DATASET RECORDS:
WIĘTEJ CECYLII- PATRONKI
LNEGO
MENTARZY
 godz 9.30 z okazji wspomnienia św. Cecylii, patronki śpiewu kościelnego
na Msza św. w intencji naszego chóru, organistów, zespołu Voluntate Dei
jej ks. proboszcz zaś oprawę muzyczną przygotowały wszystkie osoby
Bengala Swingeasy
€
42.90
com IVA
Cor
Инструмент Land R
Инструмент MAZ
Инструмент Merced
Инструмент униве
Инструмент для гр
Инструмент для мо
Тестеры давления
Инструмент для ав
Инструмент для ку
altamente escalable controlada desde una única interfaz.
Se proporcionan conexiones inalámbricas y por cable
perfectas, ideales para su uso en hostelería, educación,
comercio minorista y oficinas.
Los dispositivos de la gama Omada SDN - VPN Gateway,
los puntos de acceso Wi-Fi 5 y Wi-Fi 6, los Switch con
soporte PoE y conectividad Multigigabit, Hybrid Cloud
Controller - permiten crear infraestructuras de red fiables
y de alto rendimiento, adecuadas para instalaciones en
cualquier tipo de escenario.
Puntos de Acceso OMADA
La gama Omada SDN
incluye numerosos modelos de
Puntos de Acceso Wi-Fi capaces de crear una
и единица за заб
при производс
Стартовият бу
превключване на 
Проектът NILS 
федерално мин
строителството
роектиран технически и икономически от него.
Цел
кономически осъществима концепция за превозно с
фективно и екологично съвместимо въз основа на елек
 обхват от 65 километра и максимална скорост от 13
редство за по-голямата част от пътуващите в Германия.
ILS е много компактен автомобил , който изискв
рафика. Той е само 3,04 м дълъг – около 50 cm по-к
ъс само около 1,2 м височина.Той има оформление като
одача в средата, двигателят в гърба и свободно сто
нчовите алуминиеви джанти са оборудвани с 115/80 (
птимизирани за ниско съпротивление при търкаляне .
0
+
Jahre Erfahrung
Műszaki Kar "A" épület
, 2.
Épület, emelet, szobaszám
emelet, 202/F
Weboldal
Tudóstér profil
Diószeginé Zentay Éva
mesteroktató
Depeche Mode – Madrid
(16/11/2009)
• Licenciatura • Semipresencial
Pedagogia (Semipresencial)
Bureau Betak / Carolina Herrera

EXERCISE OBJECTIVE:
Copy all lines above where "само" is present.

EXPECTED OUTPUT:
рафика. Той е само 3,04 м дълъг – около 50 cm по-к
ъс само около 1,2 м височина.Той има оформление като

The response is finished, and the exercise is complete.